Search code examples
javascriptnode.jspuppeteerheadless-browser

My loop in Puppeteer isn't looping when creating PDF files from webpages


I'm attempting to use Puppeteer to scrape about 300 webpages to PDF, but my loop isn't working. The intent is that Puppeteer loads each page from an array, generates a PDF, and then works through all of the URLs before closing.

Using the code below, Puppeteer successfully scrapes the first URL -- and then stops.
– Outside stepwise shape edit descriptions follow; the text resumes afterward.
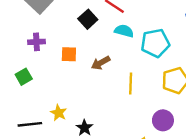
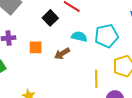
cyan semicircle: (124, 31) -> (79, 37), moved
yellow line: (131, 83) -> (96, 79), moved

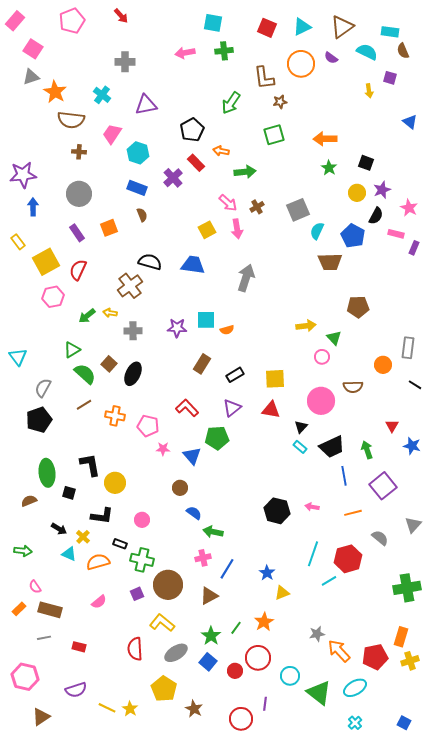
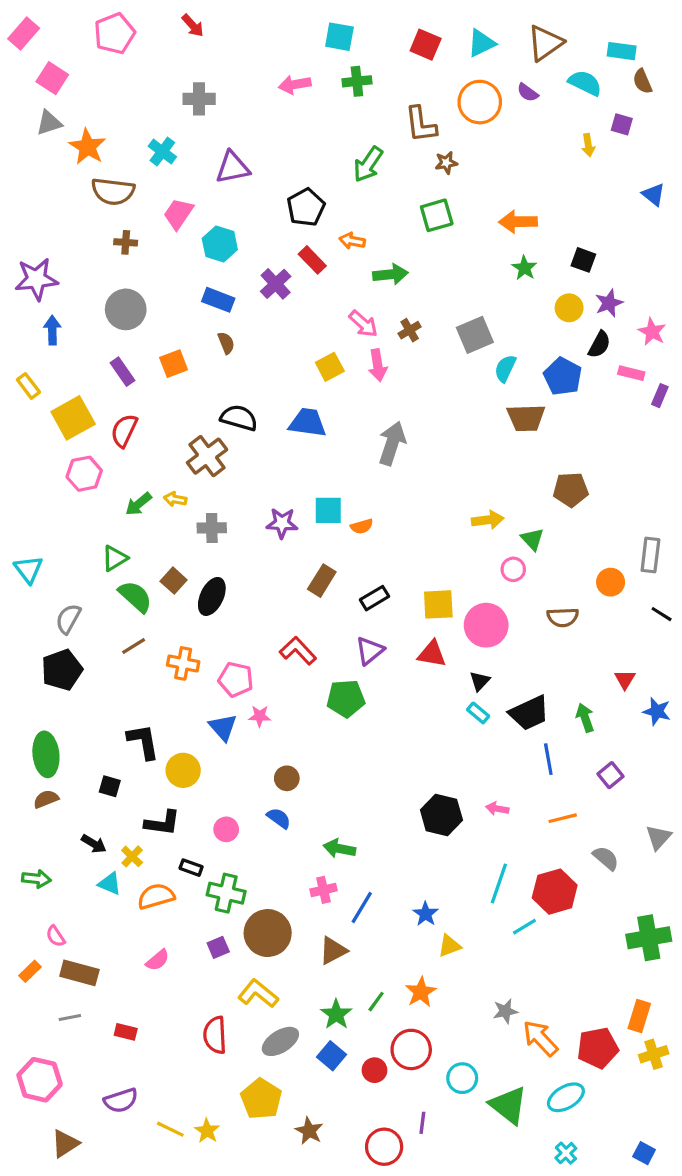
pink circle: (321, 401) -> (486, 625), moved
blue triangle: (192, 456) -> (223, 727), moved
green ellipse: (47, 473) -> (46, 754), moved
purple square: (383, 486) -> (611, 775), size x0.6
blue semicircle: (194, 513) -> (279, 818), moved

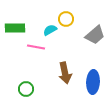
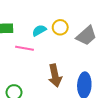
yellow circle: (66, 19) -> (60, 27), moved

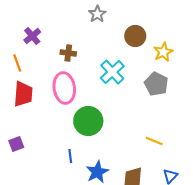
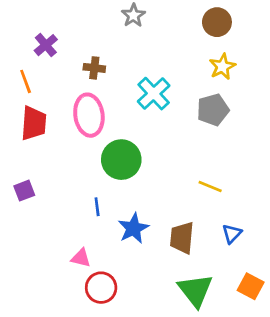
brown circle: (135, 36) -> (217, 22), moved
gray pentagon: (156, 84) -> (213, 110), turned 30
Code (URLs are placeholders):

const puppeteer = require('puppeteer');

(async () => {
  // Create a browser instance
  const browser = await puppeteer.launch({ headless: true });

  // Create a new page
  const page = await browser.newPage();

  // Set viewport width and height
  await page.setViewport({ width: 1280, height: 720 });

  const urlArray = [
    'https://ask.metafilter.com/369890/Patio-furniture-designed-for-the-PNW',
    'https://ask.metafilter.com/369889/Its-the-police-should-I-document-my-concern',
    'https://ask.metafilter.com/369888/Training-my-over-excited-dog'
  ];

for(var i = 0; i < urlArray.length; i++) {

  const website_url = urlArray[i];

  // Open URL in current page
  await page.goto(website_url, { waitUntil: 'networkidle0' });

  // Download the PDF
  const pdf = await page.pdf({
    path: 'images/page_${i+1}.pdf',
    margin: { top: '100px', right: '50px', bottom: '100px', left: '50px' },
    printBackground: true,
  });


}
  // Close the browser instance
  await browser.close();
})();

However, if I attempt to create a screenshot, swapping out this:

// Download the PDF
  const pdf = await page.pdf({
    path: 'images/page.pdf',
    margin: { top: '100px', right: '50px', bottom: '100px', left: '50px' },
    printBackground: true,
  });

For this:

// Capture screenshot
  await page.screenshot({
    path: `images/screenshot_full_${i+1}.jpg`,
    fullPage: true
  });

It loops fine, and goes through every URL in the array.

What am I missing?

I'm working from these tutorials: https://www.bannerbear.com/blog/how-to-make-a-pdf-from-html-with-node-js-and-puppeteer/, https://www.bannerbear.com/blog/how-to-take-screenshots-with-puppeteer/


Solution

  • As @ggorlen pointed out, I was using single quotation marks where I should have had backticks:

    path: 'images/page_${i+1}.pdf'
    

    Should be:

    path: `images/page_${i+1}.pdf`